In just his third year as the head cross country coach at Columbia Falls High School, Jim Peacock was recently named the 2018 Montana Coaches Association Class A Cross Country Coach of the Year after guiding the Wildcats to a state title last season.
“To me, the Coach of the Year award has always been a really big reflection on your team. It is more of a team award than a coach award. I am lucky enough to coach a really neat group of kids, boys and girls,” Peacock said about the recognition.
Peacock has been coaching basketball at the high school since the 2005-06 season, but took on cross country at the junior high seven years ago after retiring from his career as a golf course superintendent. After three years at the junior high, Peacock spent one year as an assistant for the high school squad before taking over as head coach in 2016.
For Peacock, a cross country runner in high school and college, his new job was a dream come true.
“I have always really wanted to coach cross country. It was the main sport that I always wanted to have an opportunity to coach, but I did not have a career that allowed me to work and coach at the same time until recently,” he said.
While Peacock was flattered to win the award, he says it is more of a reflection of the kids he coaches and the people in and around the program.
“An award like this, the first thing it made me reflect on was what a nice situation I am in to have good people all around me,” he said. “I have a lot of support from my athletic director, Troy Bowman, and from the parents.

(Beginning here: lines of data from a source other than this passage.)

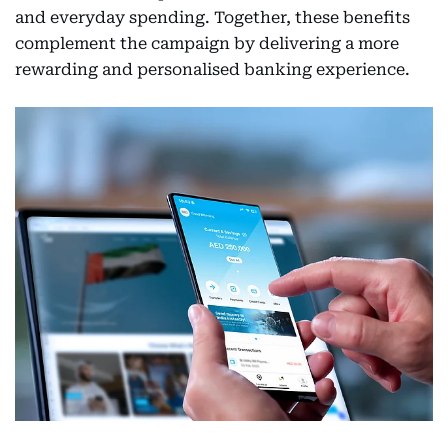
and everyday spending. Together, these benefits
complement the campaign by delivering a more
rewarding and personalised banking experience.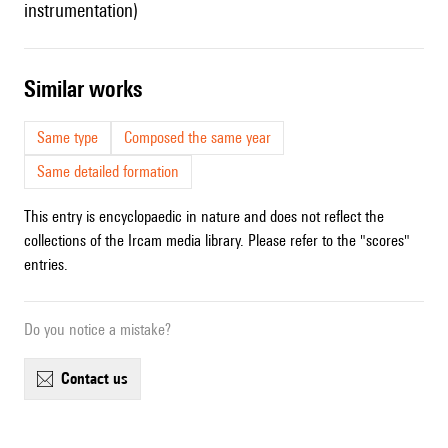
instrumentation)
similar works
Same type
Composed the same year
Same detailed formation
This entry is encyclopaedic in nature and does not reflect the
collections of the Ircam media library. Please refer to the "scores"
entries.
Do you notice a mistake?
contact us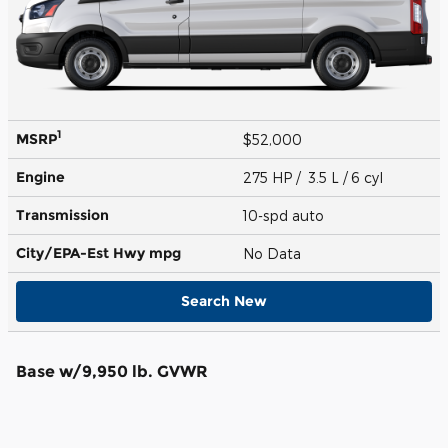
1
MSRP
$52,000
Engine
275 HP / 3.5 L / 6 cyl
Transmission
10-spd auto
City/EPA-Est Hwy
mpg
No Data
Search New
Base w/9,950 lb. GVWR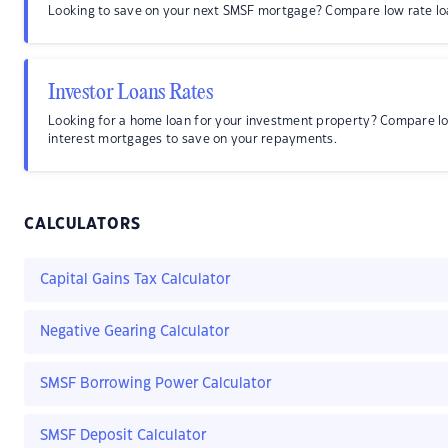
Looking to save on your next SMSF mortgage? Compare low rate lo
Investor Loans Rates
Looking for a home loan for your investment property? Compare l
interest mortgages to save on your repayments.
CALCULATORS
Capital Gains Tax Calculator
Negative Gearing Calculator
SMSF Borrowing Power Calculator
SMSF Deposit Calculator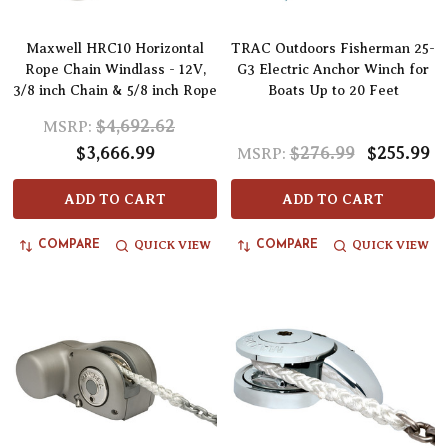
Maxwell HRC10 Horizontal
TRAC Outdoors Fisherman 25-
Rope Chain Windlass - 12V,
G3 Electric Anchor Winch for
3/8 inch Chain & 5/8 inch Rope
Boats Up to 20 Feet
$4,692.62
MSRP:
$3,666.99
$276.99
$255.99
MSRP:
ADD TO CART
ADD TO CART
QUICK VIEW
QUICK VIEW
COMPARE
COMPARE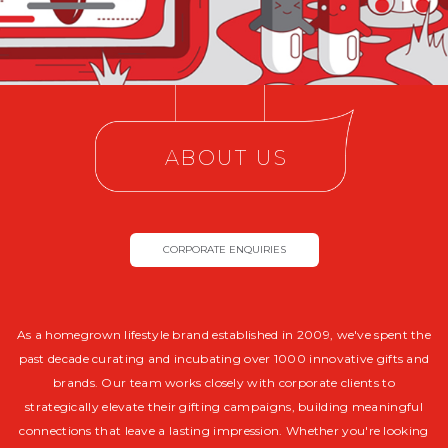
ABOUT US
CORPORATE ENQUIRIES
As a homegrown lifestyle brand established in 2009, we've spent the
past decade curating and incubating over 1000 innovative gifts and
brands. Our team works closely with corporate clients to
strategically elevate their gifting campaigns, building meaningful
connections that leave a lasting impression. Whether you're looking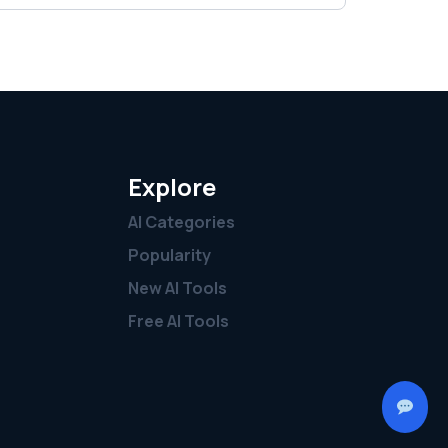
Explore
AI Categories
Popularity
New AI Tools
Free AI Tools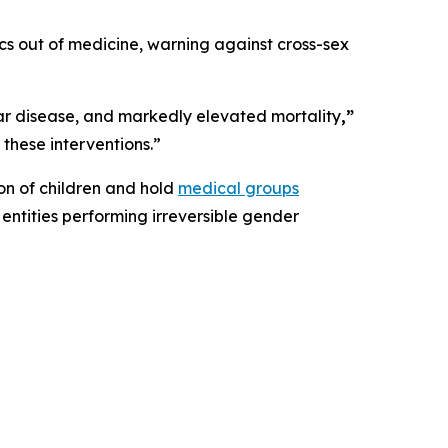
ics out of medicine, warning against cross-sex
lar disease, and markedly elevated mortality
,”
 these interventions.”
ion of children and hold
medical groups
entities performing irreversible gender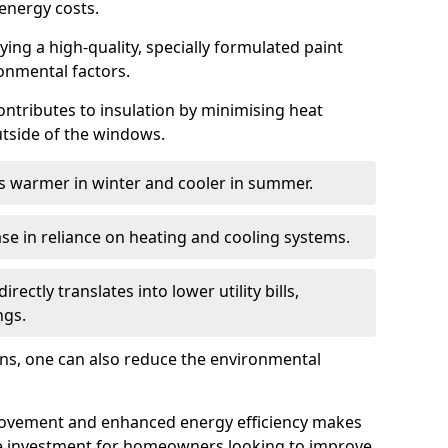
energy costs.
ing a high-quality, specially formulated paint
ronmental factors.
 contributes to insulation by minimising heat
utside of the windows.
ins warmer in winter and cooler in summer.
ase in reliance on heating and cooling systems.
ctly translates into lower utility bills,
ngs.
ions, one can also reduce the environmental
rovement and enhanced energy efficiency makes
le investment for homeowners looking to improve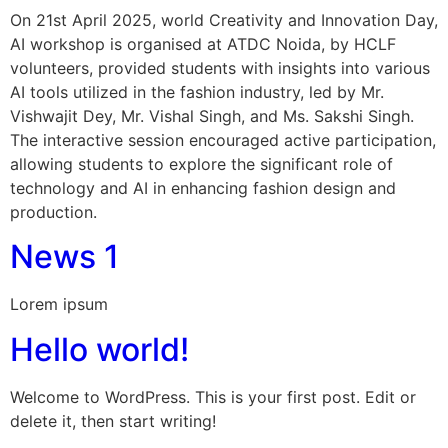
On 21st April 2025, world Creativity and Innovation Day,
AI workshop is organised at ATDC Noida, by HCLF
volunteers, provided students with insights into various
AI tools utilized in the fashion industry, led by Mr.
Vishwajit Dey, Mr. Vishal Singh, and Ms. Sakshi Singh.
The interactive session encouraged active participation,
allowing students to explore the significant role of
technology and AI in enhancing fashion design and
production.
News 1
Lorem ipsum
Hello world!
Welcome to WordPress. This is your first post. Edit or
delete it, then start writing!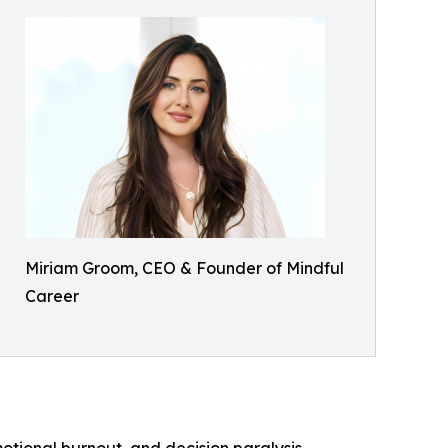
Miriam Groom, CEO & Founder of Mindful
Career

I also have a great assistant coach in Nia Vestal, who takes care of a lot of details for me. It’s not my award, it’s an award for the whole program.”
As for this year’s success, Peacock says it all come down to the hard work and determination of his “herd of turtles,” a term he borrowed from his high school cross country coach, Sam Sampson.
“These kids work so dang hard, from top to bottom. We spend a lot of time in cross country talking about how you should just do your best and improve and all of our kids did that this year, from the varsity level down,” he said. “They enjoy the process and do all the little things right. We were lucky enough this year to have some kids with speed to go with those great values.”
Peacock admits that getting high school athletes to run cross country can be a challenge, but the ones who do take on the challenge make his job well worth it.
“Everybody is scared of it. First-time cross country runners are scared to death of it. I hear it every day, ‘Peacock, I hate running.’ I tell them to come out anyway. I say they might not like the running, but they will like cross country,” he said. “The kids it attracts are the kids that work hard, but also enjoy having fun. It’s all about the camaraderie while working your butt off with a lot of other neat people. It takes a special kind of kid and I am lucky to get to coach those kids. I wouldn’t trade it for anything.”